Tuż po zakończeniu rozmów, w budynku Starostwa Powiatowego zebrał się Zarząd Powiatu. Przybyła tam też Maria Zwolenkiewicz, chwilę wcześniej koordynująca dyskusję w Martinie.

Jak się dowiedzieliśmy, zarząd odsunął ją od kierowania PCPR-em. Powodem miała być m.in. kwestia pieczy zastępczej, "buntowanie rodzin o większe pieniądze" i komentarze, jakie miały się pojawić po ostatniej sesji Rady Powiatu, na której szczegółowo omawiano właśnie tę tematykę.

Skontaktowaliśmy się w tej sprawie ze starostą Zbigniewem Jaszczukiem, który powiedział: - Miarka się przebrała. Podjęliśmy decyzję. Przed spotkaniem w Martinie wicestarosta Andrzej Hłond, członek zarządu Jacek Superczyński oraz dyrektor poradni psychologicznej Barbara Szewczyk odwiedzili dwie placówki realizujące zadania pieczy zastępczej. Niczego niepokojącego tam nie zauważyli. Ludzie są zadowoleni. Wiemy, że tylko co niektórzy są podbuntowani i krzyczą.

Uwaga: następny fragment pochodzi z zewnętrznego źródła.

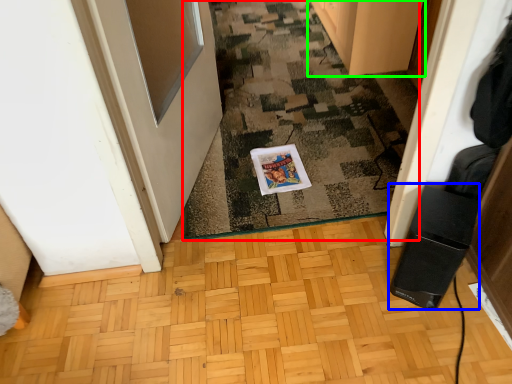 Question: Which object is positioned farthest from doormat (highlighted by a red box)? Select from appliance (highlighted by a blue box) and cabinetry (highlighted by a green box).

Choices:
 (A) appliance
 (B) cabinetry

Answer: (A) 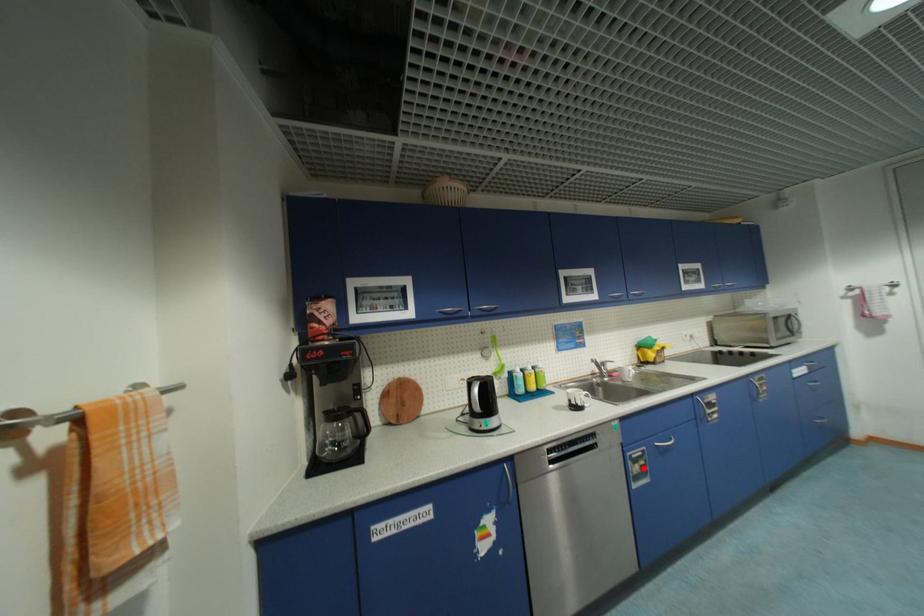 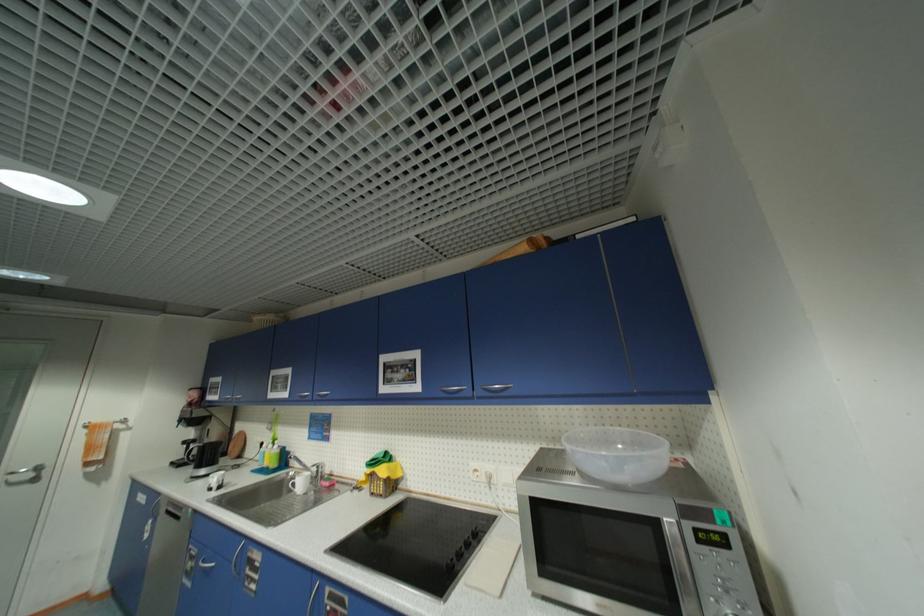 In the second image, find the point that corresponds to the highlighted location in the first image.

(196, 565) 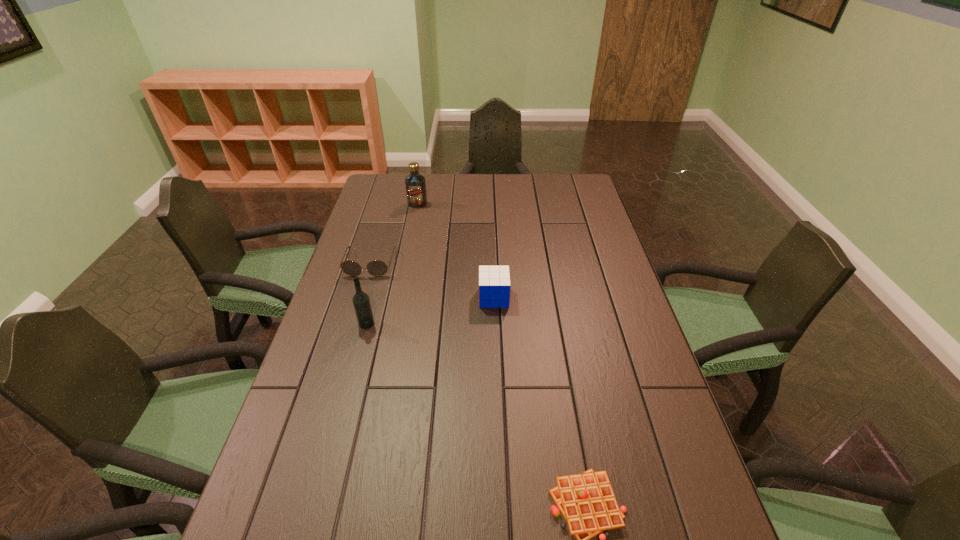 This screenshot has width=960, height=540. Identify the location of the farther vodka. (415, 183).

This screenshot has height=540, width=960. What are the coordinates of `the third object from right to left` in the screenshot? It's located at (415, 183).

Find the location of a particular element. the nearer vodka is located at coordinates (361, 301).

At what (x,y) coordinates should I click in order to perform the action: click on the left vodka. Please return your answer as a coordinate pair (x, y). The height and width of the screenshot is (540, 960). Looking at the image, I should click on (361, 301).

Locate an element on the screen. The height and width of the screenshot is (540, 960). the fourth object from left to right is located at coordinates (494, 281).

I want to click on the third farthest object, so click(x=494, y=281).

Where is `sunglasses`? The image size is (960, 540). sunglasses is located at coordinates (376, 268).

I want to click on the fourth tallest object, so click(x=376, y=268).

The height and width of the screenshot is (540, 960). I want to click on free region located on the front-facing side of the farthest object, so click(x=408, y=251).

Where is `free space located 0.270m on the right of the left vodka`? The width and height of the screenshot is (960, 540). free space located 0.270m on the right of the left vodka is located at coordinates (468, 323). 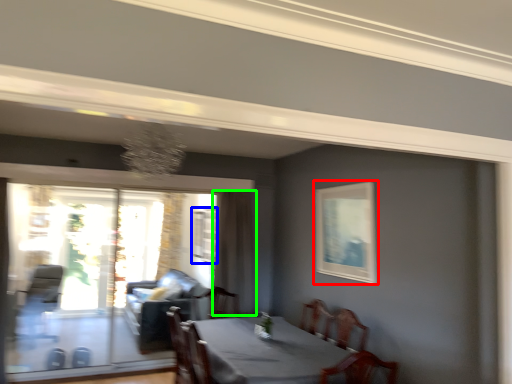 Question: Based on their relative distances, which object is farther from picture frame (highlighted by a red box)? Choose from window (highlighted by a blue box) and curtain (highlighted by a green box).

Choices:
 (A) window
 (B) curtain

Answer: (A) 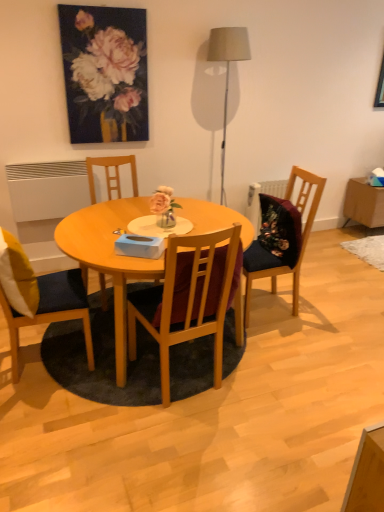 The height and width of the screenshot is (512, 384). I want to click on vacant space to the right of wooden chair at center, which appears as the third chair when viewed from the left, so coord(272,399).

- Przypomnę tylko, że to, co się działo na sesji, na posiedzeniach zarządu, to wszystko szkodziło pieczy zastępczej. Zresztą i niektóre spotkania też. A okazuje się, że płacimy najwięcej, w porównaniu z innymi w województwie, tymczasem co niektórzy śrubowali, że mało i mało. Szefowie innych powiatów mają nawet do nas pretensje o te nasze wysokie stawki - stwierdził Zbigniew Jaszczuk.

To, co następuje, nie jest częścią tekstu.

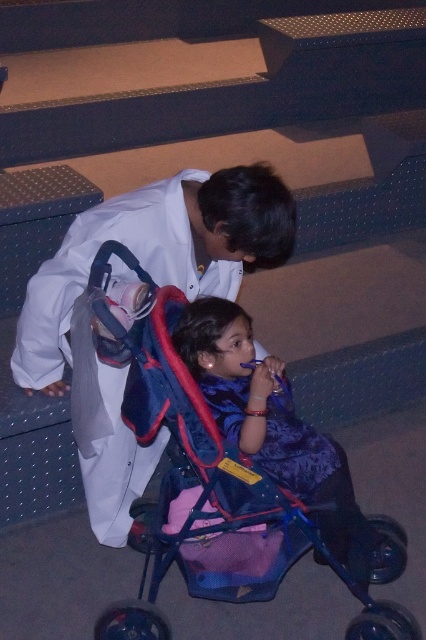 Question: Based on their relative distances, which object is nearer to the white matte coat at upper left?

Choices:
 (A) blue fabric stroller at lower center
 (B) blue plastic baby carriage at center

Answer: (B)

Question: Does white matte coat at upper left appear on the right side of blue fabric stroller at lower center?

Choices:
 (A) no
 (B) yes

Answer: (A)

Question: Which of the following is the farthest from the observer?

Choices:
 (A) white matte coat at upper left
 (B) blue plastic baby carriage at center

Answer: (A)

Question: Can you confirm if white matte coat at upper left is positioned below blue plastic baby carriage at center?

Choices:
 (A) no
 (B) yes

Answer: (A)

Question: Considering the relative positions of blue plastic baby carriage at center and blue fabric stroller at lower center in the image provided, where is blue plastic baby carriage at center located with respect to blue fabric stroller at lower center?

Choices:
 (A) above
 (B) below

Answer: (B)

Question: Which object is farther from the camera taking this photo?

Choices:
 (A) white matte coat at upper left
 (B) blue fabric stroller at lower center

Answer: (B) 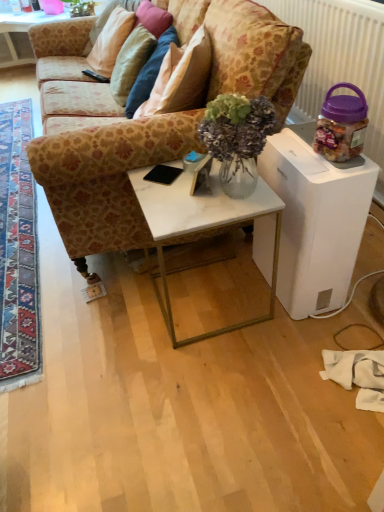 Describe the element at coordinates (111, 41) in the screenshot. The height and width of the screenshot is (512, 384). I see `beige fabric pillow at upper left, the second pillow from the right` at that location.

Image resolution: width=384 pixels, height=512 pixels. What are the coordinates of `beige fabric pillow at upper left, which is the first pillow from left to right` in the screenshot? It's located at (111, 41).

Identify the location of patterned fabric couch at center. The width and height of the screenshot is (384, 512). (156, 124).

Is black matte mobile phone at center not near velvet beige pillow at upper center, the 1th pillow in the right-to-left sequence?

Yes, black matte mobile phone at center and velvet beige pillow at upper center, the 1th pillow in the right-to-left sequence, are quite far apart.

In the scene shown: Is velvet beige pillow at upper center, the 1th pillow in the right-to-left sequence, located within black matte mobile phone at center?

No, velvet beige pillow at upper center, the 1th pillow in the right-to-left sequence, is not surrounded by black matte mobile phone at center.

From the image's perspective, starting from the black matte mobile phone at center, which pillow is the 1st one above? Please provide its 2D coordinates.

[(131, 62)]

Who is more distant, black matte mobile phone at center or velvet beige pillow at upper center, which ranks as the second pillow in left-to-right order?

velvet beige pillow at upper center, which ranks as the second pillow in left-to-right order, is more distant.

How many degrees apart are the facing directions of carpeted rug at lower left and white glossy humidifier at right, which is the 3th table from back to front?

There is a 180-degree angle between the facing directions of carpeted rug at lower left and white glossy humidifier at right, which is the 3th table from back to front.

You are a GUI agent. You are given a task and a screenshot of the screen. Output one action in this format:
    pyautogui.click(x=<x>, y=<y>)
    Task: Click on the mat behind the white glossy humidifier at right, which is the 3th table from back to front
    The width and height of the screenshot is (384, 512).
    Given the screenshot: What is the action you would take?
    coord(18,253)

From the image's perspective, is carpeted rug at lower left above white glossy humidifier at right, the first table viewed from the front?

Yes.

Does carpeted rug at lower left appear on the left side of white glossy humidifier at right, arranged as the third table when viewed from the left?

Answer: Correct, you'll find carpeted rug at lower left to the left of white glossy humidifier at right, arranged as the third table when viewed from the left.

From a real-world perspective, is white marble table at center, which is the 2th table from left to right, physically above translucent glass vase at center?

Incorrect, from a real-world perspective, white marble table at center, which is the 2th table from left to right, is lower than translucent glass vase at center.

From the image's perspective, which is below, white marble table at center, arranged as the second table when viewed from the front, or translucent glass vase at center?

white marble table at center, arranged as the second table when viewed from the front, appears lower in the image.

The width and height of the screenshot is (384, 512). What are the coordinates of `the 1st table to the left of the translucent glass vase at center, starting your count from the anchor` in the screenshot? It's located at (200, 227).

Is white marble table at center, which ranks as the 2th table in right-to-left order, touching translucent glass vase at center?

No, white marble table at center, which ranks as the 2th table in right-to-left order, is not in contact with translucent glass vase at center.

From the picture: Is black plastic remote control at upper left beside translucent glass vase at center?

No, black plastic remote control at upper left is not with translucent glass vase at center.

Looking at their sizes, would you say black plastic remote control at upper left is wider or thinner than translucent glass vase at center?

Considering their sizes, black plastic remote control at upper left looks slimmer than translucent glass vase at center.

Does black plastic remote control at upper left have a larger size compared to translucent glass vase at center?

No.

How distant is white marble table at center, marked as the 2th table in a back-to-front arrangement, from carpeted rug at lower left?

They are 36.38 inches apart.

Which object is further away from the camera, white marble table at center, arranged as the second table when viewed from the front, or carpeted rug at lower left?

Positioned behind is carpeted rug at lower left.

Considering the points (221, 191) and (6, 129), which point is behind, point (221, 191) or point (6, 129)?

Point (6, 129)

Are white marble table at center, positioned as the third table in top-to-bottom order, and carpeted rug at lower left located far from each other?

No, there isn't a large distance between white marble table at center, positioned as the third table in top-to-bottom order, and carpeted rug at lower left.

Who is shorter, patterned fabric couch at center or beige fabric pillow at upper left, which is the first pillow from left to right?

With less height is beige fabric pillow at upper left, which is the first pillow from left to right.

Is patterned fabric couch at center behind beige fabric pillow at upper left, the second pillow from the right?

No.

Is patterned fabric couch at center spatially inside beige fabric pillow at upper left, which is the first pillow from left to right, or outside of it?

patterned fabric couch at center is spatially situated outside beige fabric pillow at upper left, which is the first pillow from left to right.

How much distance is there between velvet beige pillow at upper center, which ranks as the second pillow in left-to-right order, and white glossy humidifier at right, which ranks as the second table in top-to-bottom order?

velvet beige pillow at upper center, which ranks as the second pillow in left-to-right order, is 3.93 feet away from white glossy humidifier at right, which ranks as the second table in top-to-bottom order.

Is velvet beige pillow at upper center, which ranks as the second pillow in left-to-right order, oriented away from white glossy humidifier at right, arranged as the third table when viewed from the left?

No.

Considering the relative sizes of velvet beige pillow at upper center, the 1th pillow in the right-to-left sequence, and white glossy humidifier at right, which ranks as the second table in top-to-bottom order, in the image provided, is velvet beige pillow at upper center, the 1th pillow in the right-to-left sequence, bigger than white glossy humidifier at right, which ranks as the second table in top-to-bottom order,?

Actually, velvet beige pillow at upper center, the 1th pillow in the right-to-left sequence, might be smaller than white glossy humidifier at right, which ranks as the second table in top-to-bottom order.

Is velvet beige pillow at upper center, which ranks as the second pillow in left-to-right order, far from white glossy humidifier at right, which ranks as the 1th table in right-to-left order?

That's right, there is a large distance between velvet beige pillow at upper center, which ranks as the second pillow in left-to-right order, and white glossy humidifier at right, which ranks as the 1th table in right-to-left order.

This screenshot has width=384, height=512. In order to click on pillow that is the 1st object located above the black matte mobile phone at center (from the image's perspective) in this screenshot , I will do `click(131, 62)`.

I want to click on the 2nd table in front of the carpeted rug at lower left, counting from the anchor's position, so click(316, 219).

Considering their positions, is patterned fabric couch at center positioned further to black plastic remote control at upper left than black matte mobile phone at center?

black matte mobile phone at center lies further to black plastic remote control at upper left than the other object.

Which object lies further to the anchor point white glossy humidifier at right, arranged as the third table when viewed from the left, velvet beige pillow at upper center, which ranks as the second pillow in left-to-right order, or white marble table at center, the 3th table viewed from the right?

white marble table at center, the 3th table viewed from the right.

Considering their positions, is white marble table at center, which is the 2th table from left to right, positioned further to patterned fabric couch at center than velvet beige pillow at upper center, the 1th pillow in the right-to-left sequence?

velvet beige pillow at upper center, the 1th pillow in the right-to-left sequence, lies further to patterned fabric couch at center than the other object.

From the image, which object appears to be farther from patterned fabric couch at center, carpeted rug at lower left or white marble table at center, the first table from the left?

white marble table at center, the first table from the left, is positioned further to the anchor patterned fabric couch at center.

Considering their positions, is translucent glass vase at center positioned closer to black plastic remote control at upper left than patterned fabric couch at center?

patterned fabric couch at center is closer to black plastic remote control at upper left.

Based on their spatial positions, is black plastic remote control at upper left or white marble table at center, which is counted as the first table, starting from the bottom, closer to beige fabric pillow at upper left, which is the first pillow from left to right?

black plastic remote control at upper left is positioned closer to the anchor beige fabric pillow at upper left, which is the first pillow from left to right.

Considering their positions, is black plastic remote control at upper left positioned closer to white marble table at center, arranged as the second table when viewed from the front, than velvet beige pillow at upper center, which ranks as the second pillow in left-to-right order?

velvet beige pillow at upper center, which ranks as the second pillow in left-to-right order, is positioned closer to the anchor white marble table at center, arranged as the second table when viewed from the front.

When comparing their distances from patterned fabric couch at center, does white marble table at center, which appears as the first table when viewed from the top, or translucent glass vase at center seem closer?

translucent glass vase at center lies closer to patterned fabric couch at center than the other object.

Image resolution: width=384 pixels, height=512 pixels. I want to click on mat positioned between black matte mobile phone at center and black plastic remote control at upper left from near to far, so click(x=18, y=253).

Where is `remote control positioned between velvet beige pillow at upper center, the 1th pillow in the right-to-left sequence, and white marble table at center, which appears as the first table when viewed from the top, from near to far`? The image size is (384, 512). remote control positioned between velvet beige pillow at upper center, the 1th pillow in the right-to-left sequence, and white marble table at center, which appears as the first table when viewed from the top, from near to far is located at coordinates (95, 76).

The image size is (384, 512). I want to click on mat between white marble table at center, which is the 2th table from left to right, and white marble table at center, the 3th table viewed from the right, from front to back, so click(x=18, y=253).

Where is `houseplant between velvet beige pillow at upper center, which ranks as the second pillow in left-to-right order, and white marble table at center, arranged as the second table when viewed from the front, in the up-down direction`? This screenshot has width=384, height=512. houseplant between velvet beige pillow at upper center, which ranks as the second pillow in left-to-right order, and white marble table at center, arranged as the second table when viewed from the front, in the up-down direction is located at coordinates (237, 139).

- Od jutra miejscem pracy pani Zwolenkiewicz jest DPS Tonowo.

- Z tego, co wiem, Maria Zwolenkiewicz ma uprawnienia emerytalne.

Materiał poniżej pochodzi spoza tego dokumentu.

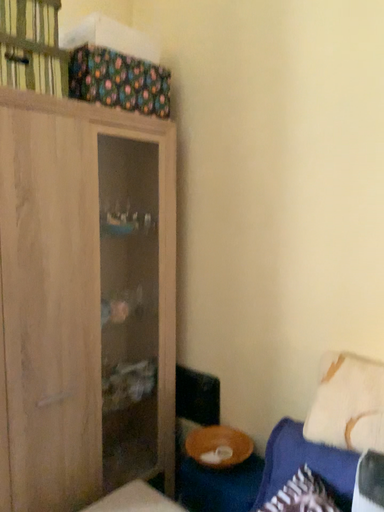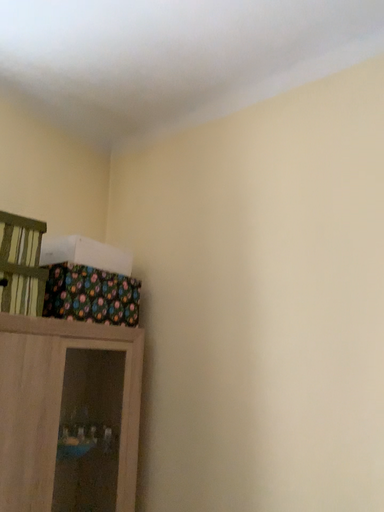 Question: How did the camera likely rotate when shooting the video?

Choices:
 (A) rotated downward
 (B) rotated upward

Answer: (B) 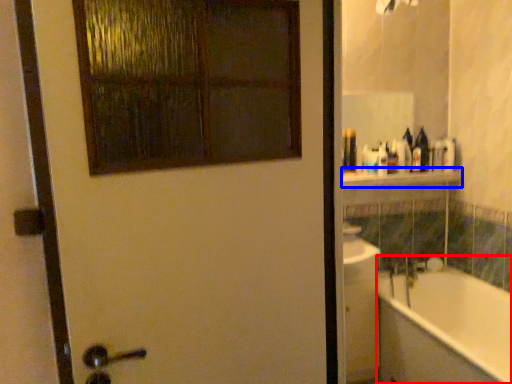 Question: Which object appears farthest to the camera in this image, bathtub (highlighted by a red box) or balustrade (highlighted by a blue box)?

Choices:
 (A) bathtub
 (B) balustrade

Answer: (B) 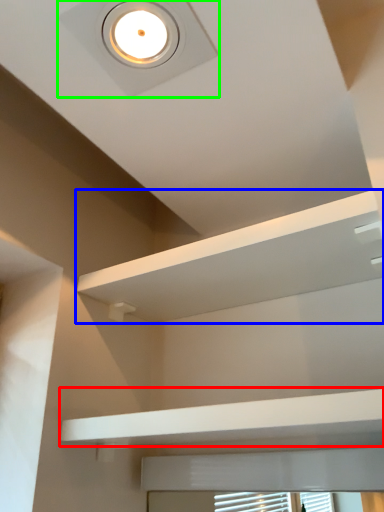 Question: Which is nearer to the balustrade (highlighted by a red box)? shelf (highlighted by a blue box) or droplight (highlighted by a green box).

Choices:
 (A) shelf
 (B) droplight

Answer: (A)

- Po ogłoszeniu decyzji, wicestarosta udał się do PCPR-u. Pełniącą obowiązki dyrektora tej instytucji będzie od jutra Wioleta Werkowska - dodał starosta.

Zarząd Powiatu w Żninie wydał w tej sprawie specjalny komunikat.

Oto jego treść:
Z dniem 1.03.2019 r. na podstawie art. 21 ustawy o pracownikach samorządowych powierzono Pani Marii Zwolenkiewicz Dyrektorowi Powiatowego Centrum Pomocy Rodzinie w Żninie stanowisko pracownika socjalnego. Miejscem wykonywania pracy będzie Dom Pomocy Społecznej w Tonowie. Powodem takiej decyzji jest konieczność poprawy zarządzania i funkcjonowania Powiatowego Centrum Pomocy Rodzinie w Żninie w szczególności w zakresie pieczy zastępczej. Od 1.03.2019 r. wykonywanie obowiązków Dyrektora Powiatowego Centrum Pomocy Rodzinie w Żninie powierzono Pani Wiolecie Werkowskiej, która jest wieloletnim pracownikiem Powiatowego Centrum Pomocy Rodzinie w Żninie posiadającym odpowiednie wykształcenie i umiejętności do zarządzania jednostką organizacyjną Powiatu Żnińskiego.

Starosta Żniński
Zbigniew Jaszczuk

Co na to zainteresowana?
Jest zszokowana taką decyzją. Jeszcze dziś w południe umawiała się z przedstawicielami instytucji na kolejne spotkanie, wstępnie za dwa tygodnie, w temacie pieczy zastępczej.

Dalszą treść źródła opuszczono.